By Tom Burns - Stargazing



Back before I retired from Perkins Observatory, I was talking one fine day about the universe to a group of fourth-graders at one of our daytime programs. The universe, I intoned, is made of galaxies, enormous collections of hundreds of billions of stars separated from each other by brain-melting distances.

“Yeah,” said one of the students, “but what’s the universe like?”

“Hmmm, er, ah,” I replied in utter confusion. The question is, after all, a perfectly natural one. Of any part of the universe — the surface of the sun, a rock, a chicken leg — we naturally ask the same question. When we ask it about a chicken leg, we want to know its flavor and texture. How then do we do the same thing about the universe?

So I replied in my most profound, sonorous voice, “The universe is (a drumroll, please) lumpy.” Lumpy. Right.

On the level of our solar system, the point seems obvious. The sun is the main lump, because it takes up more than 99 percent of our solar system. Around it, at vast distances from one another compared to their diameters, are tiny lumps we have come to call planets.

Even an area of supposed relative density like the asteroid belt is made up mostly of empty space. You could travel again and again through the asteroid belt and never encounter an asteroid. Even the asteroid belt is really made up mostly of a whole lot of nothing.

Our sun is a star, of course, and there are perhaps 300 billion such stars in our Milky Way galaxy, the texture of which constitutes the next level of lumpiness. That seems like a whole lot of stars, but they are spread out over a flattened, spiral disk 100,000 light years wide. One light year is about six trillion miles for those of you who like really big, meaningless numbers.

For those of you who don’t, consider the distance from our sun to the nearest star, Proxima Centauri.
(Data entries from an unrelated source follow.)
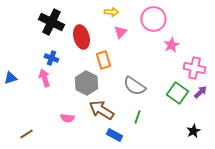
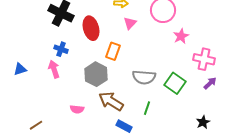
orange rectangle: (103, 60) -> (113, 51), turned 36
gray semicircle: (134, 86) -> (144, 77), turned -30
green square: (177, 93) -> (175, 83), moved

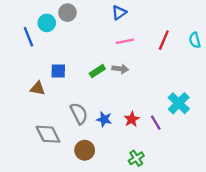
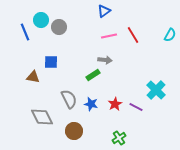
gray circle: (67, 13) -> (59, 27), moved
red line: (164, 40) -> (133, 35), moved, turned -54
cyan semicircle: (195, 40) -> (170, 35), turned -136
green rectangle: (97, 71) -> (93, 75), moved
purple line: (156, 123) -> (136, 107), turned -32

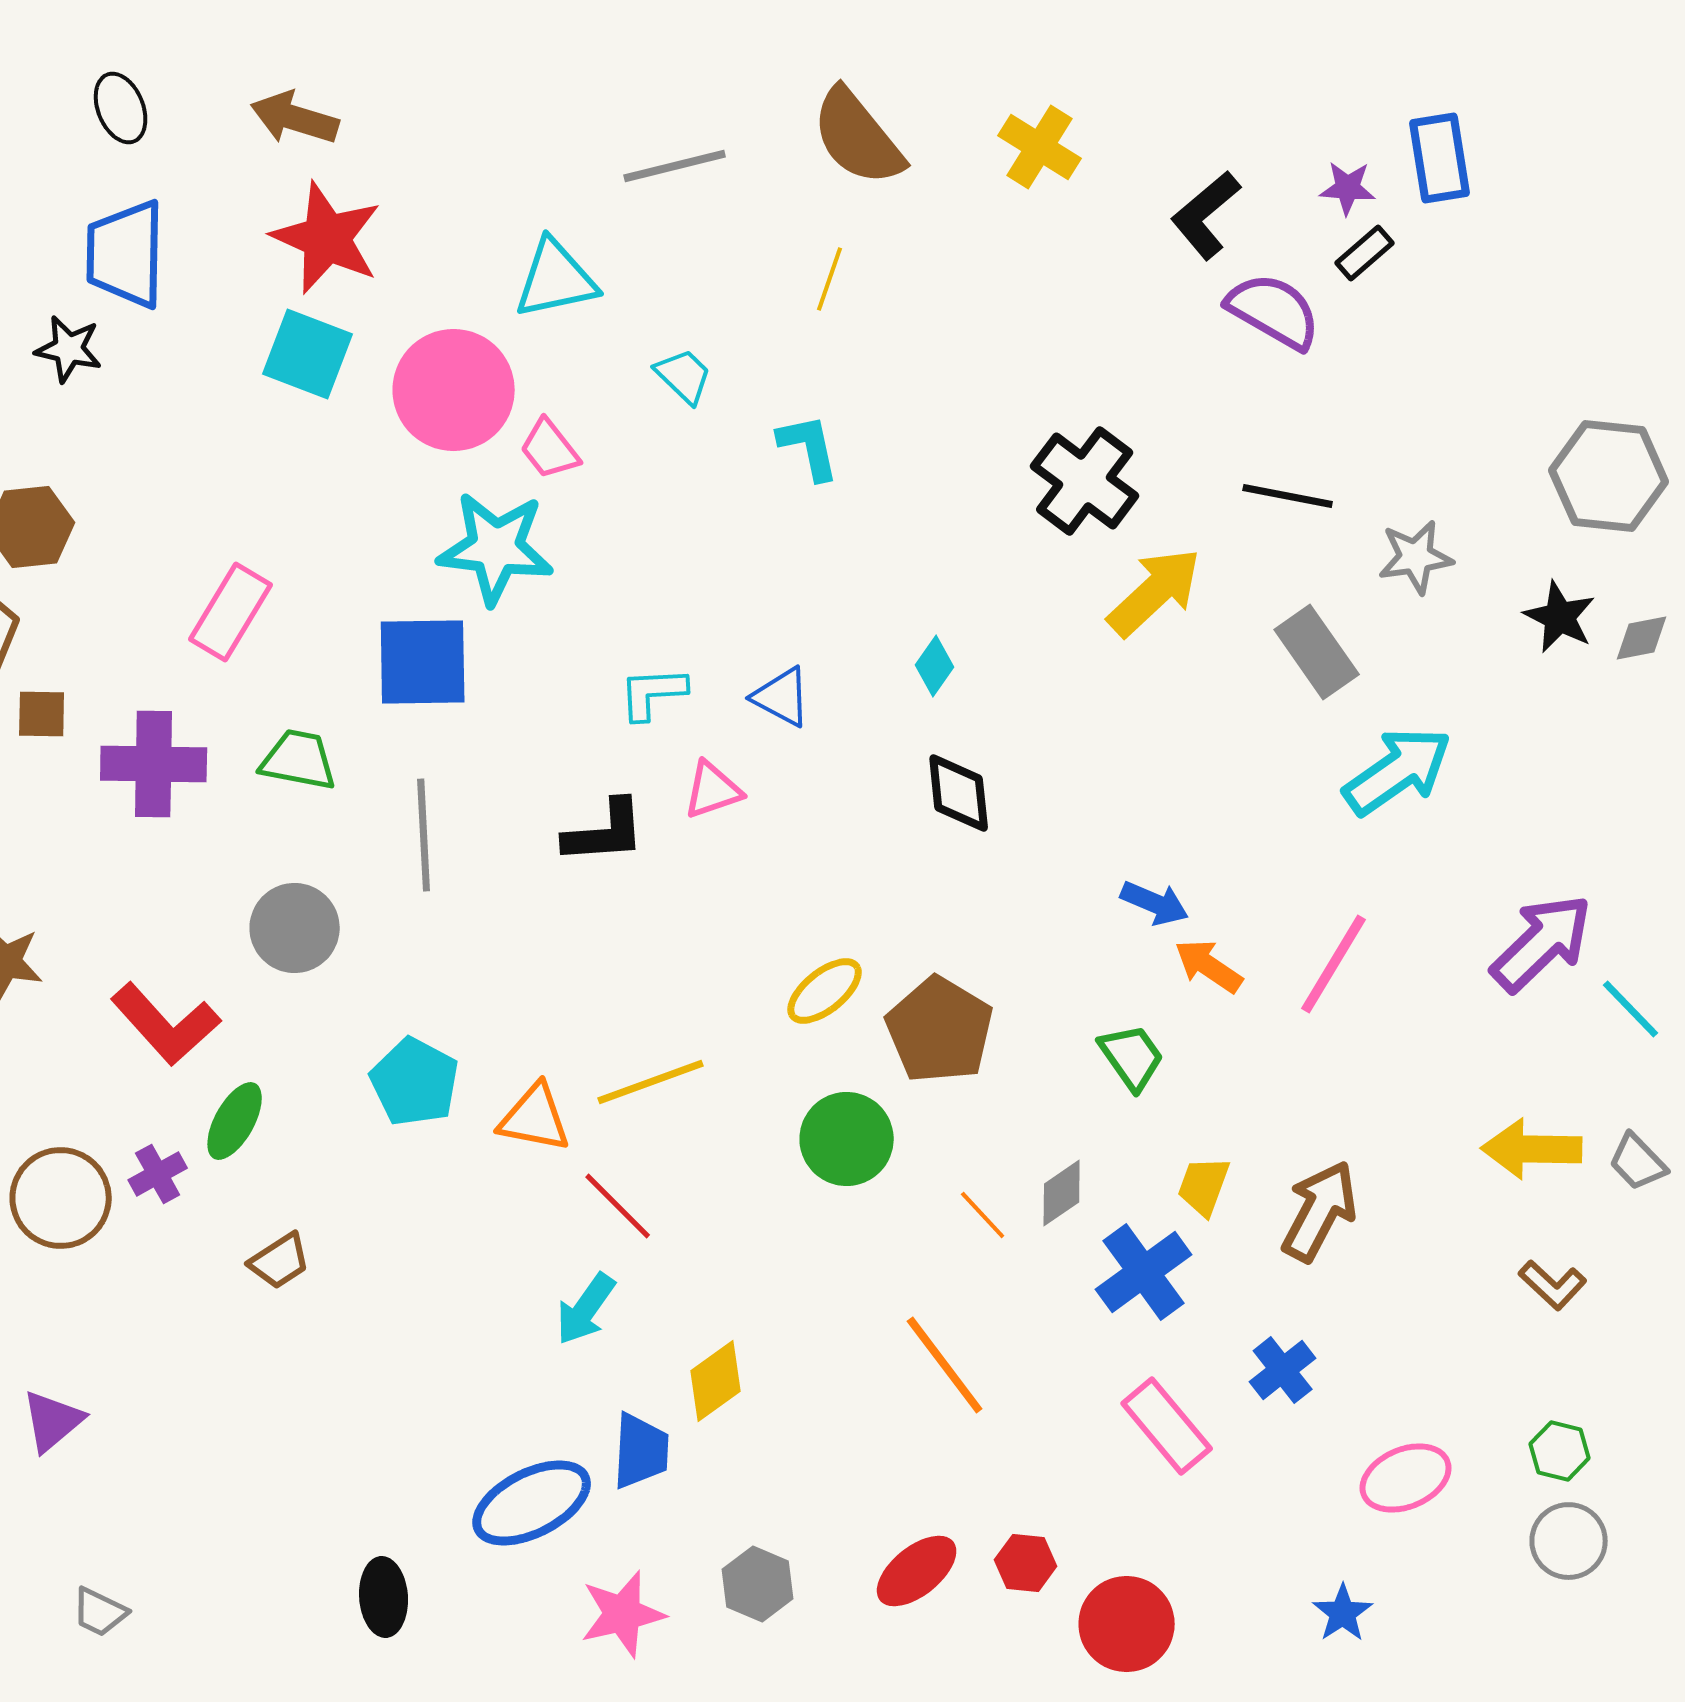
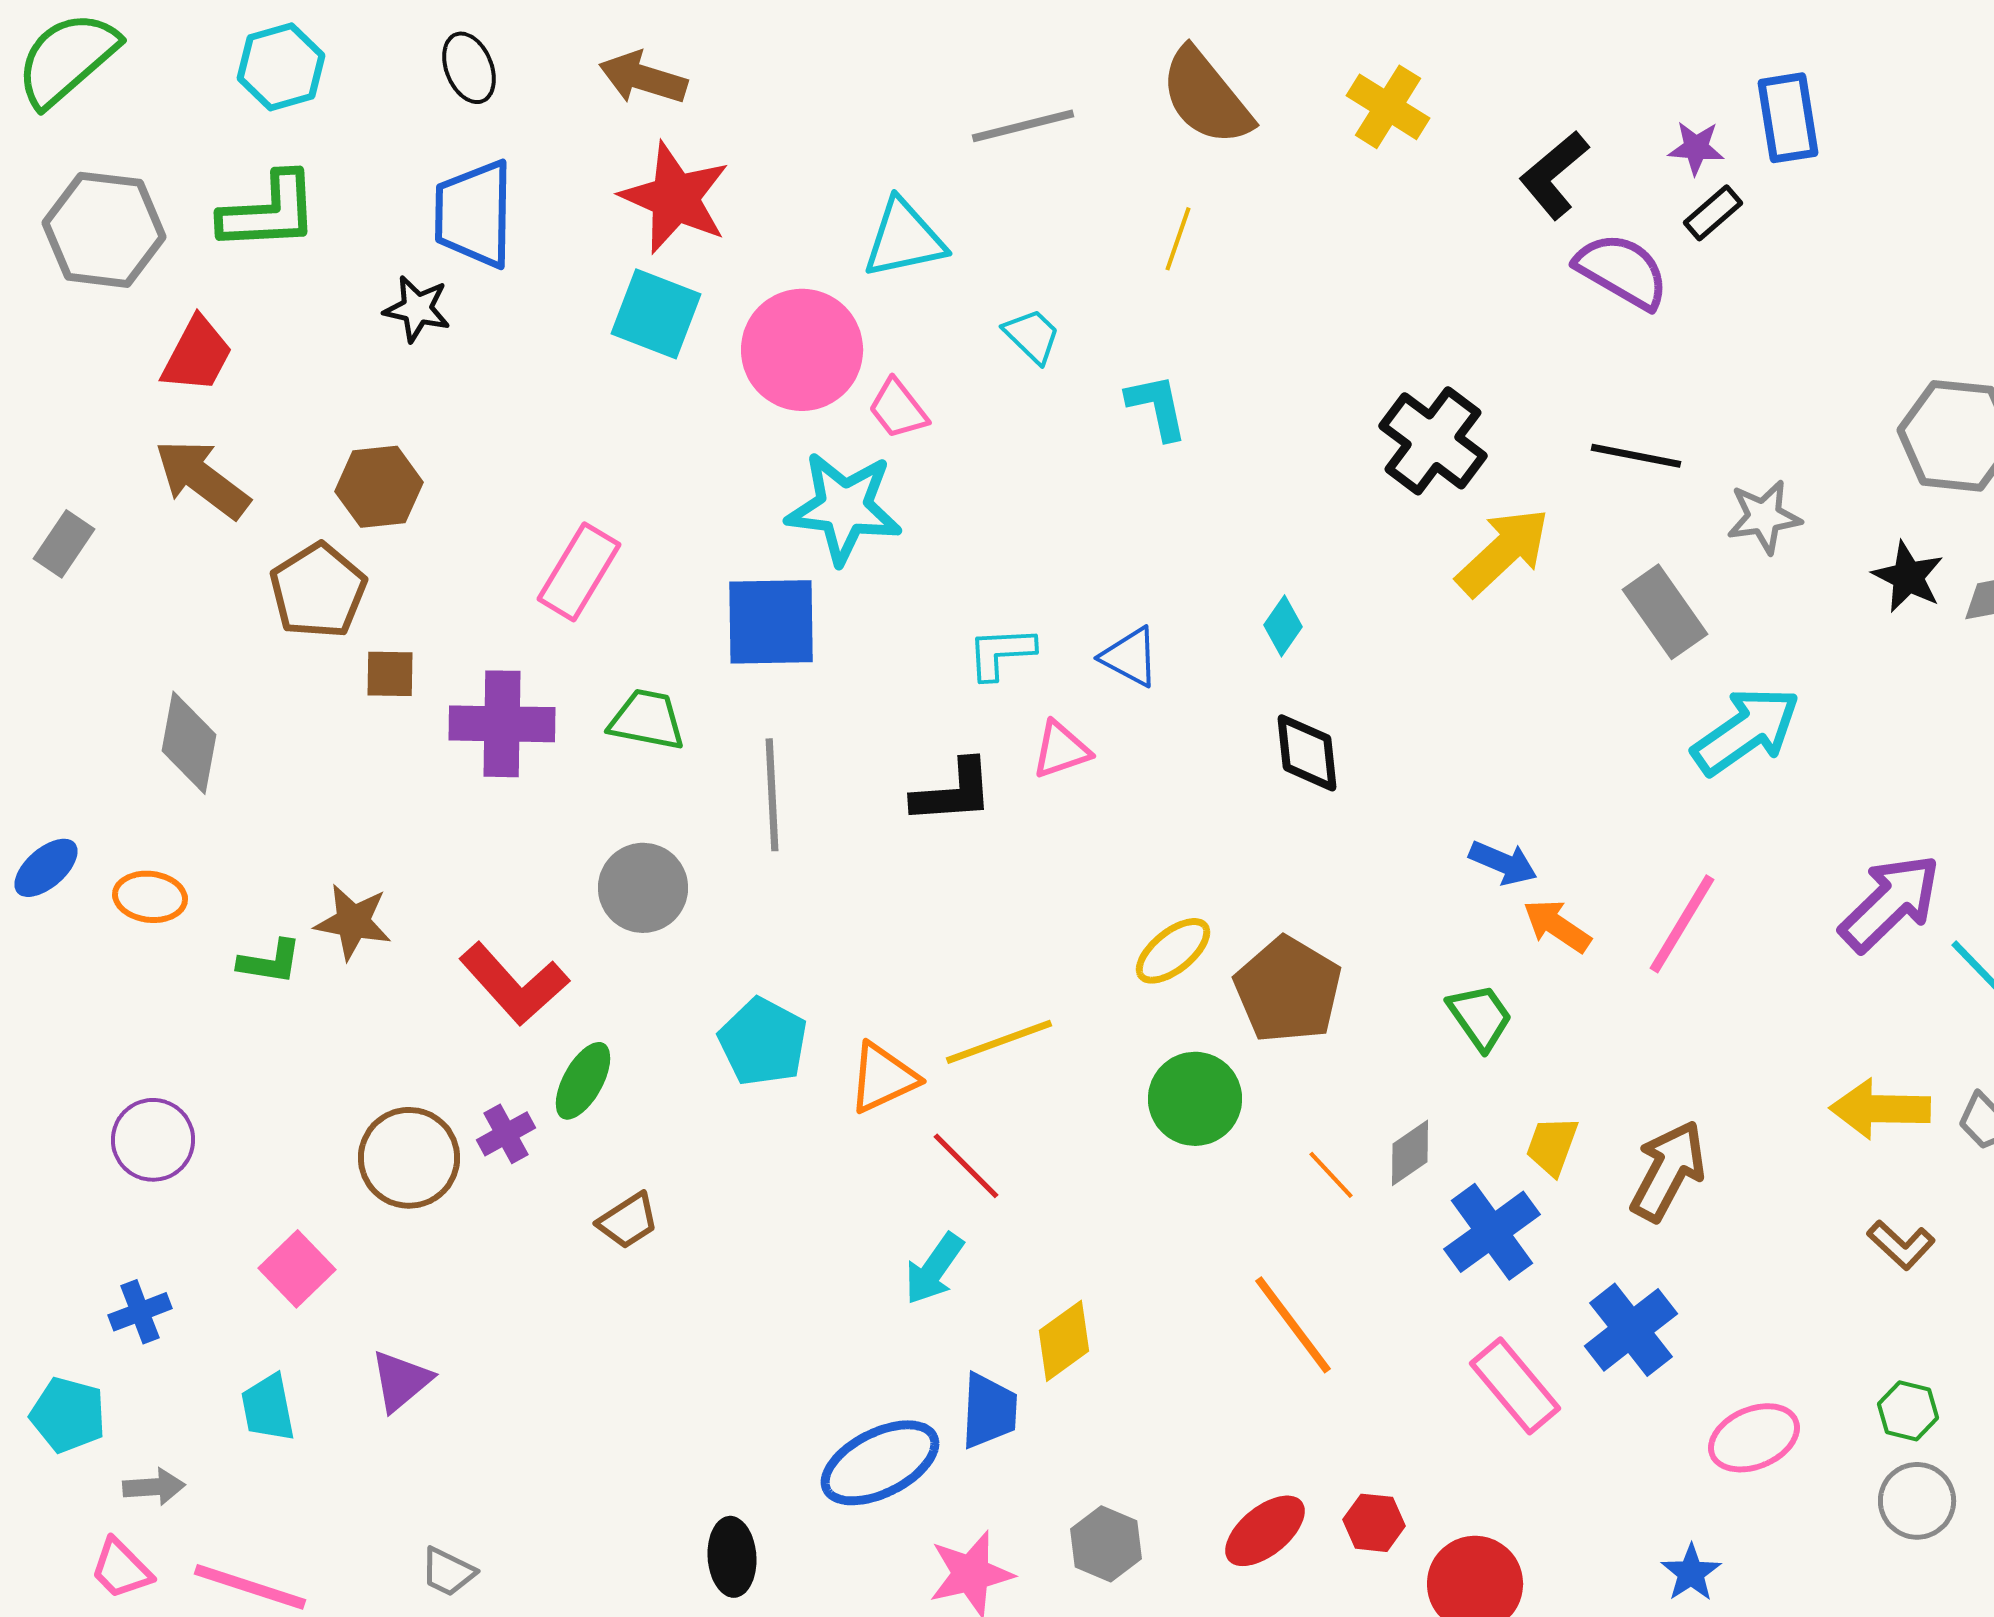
orange triangle: (535, 1118) -> (883, 1078), turned -36
blue cross: (1283, 1370) -> (1631, 1330), size x1.4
At about 4.25 light years, it seems pretty close. At 25 trillion miles, it seems incomprehensibly far away.

Perhaps a scale model would help.

The sun is about 900,000 miles wide. Earth is about 8,000 miles wide. Astronomers like to say that you could put Earth inside the sun a million times.

There they go with those big, meaningless numbers again, so let’s try this: If the sun were the size of a volleyball, Earth would be the size of a small pinhead.

Now let’s tackle that 25 trillion miles from our sun, a volleyball, to Proxima Centauri, another volleyball. In the scale mode, our two volleyballs would have to be about 5,000 miles away from each other. If we placed one of them in central Ohio, the other one would have to be in Hawai’i with practically nothing in between.

Furthermore, our sun and Proxima are relatively close to each other by galactic standards. On average, the stars of the Milky Way are seven light years apart, over 40 trillion miles away from each other. Even in the densest parts of globular clusters, among the densest parts of our Milky Way, the stars average about one light year apart. Even in the most compact parts of the Milky Way, we still measure the distance from stars in trillions of miles.

Some stars are pretty empty themselves. If you were inside a red-supergiant star like Betelgeuse in the constellation Orion, you would be very hot at about 6,000 degrees Fahrenheit. Other than that, it would seem like you were in what amounts to empty space. Stars like Betelgeuse have been described as “red-hot vacuums.” However, compared to the emptiness and coldness of space, they are still lumps.

On the other hand, some of the starry lumps are very dense. When the sun dies in five or six billion years, it will collapse to a tiny, dead star called a white dwarf. A single teaspoon of that white dwarf will weigh about seven tons.

From the standpoint of tiny Earth and its even tinier inhabitants, the next order of lumpiness, the galaxies, is vast beyond comprehension. We are part of one of those lumps, of course, a lump within a lump. The Milky Way is all around us, both as the individual stars we see and the milky stream of unresolved stars that stretch just after dark from northeast to southwest.

From the standpoint of the whole universe, galaxies are tiny islands of stars lost in the vast cosmic ocean of space. A single telescope field can show scores of very distant galaxies, each one a tiny fuzzy patch.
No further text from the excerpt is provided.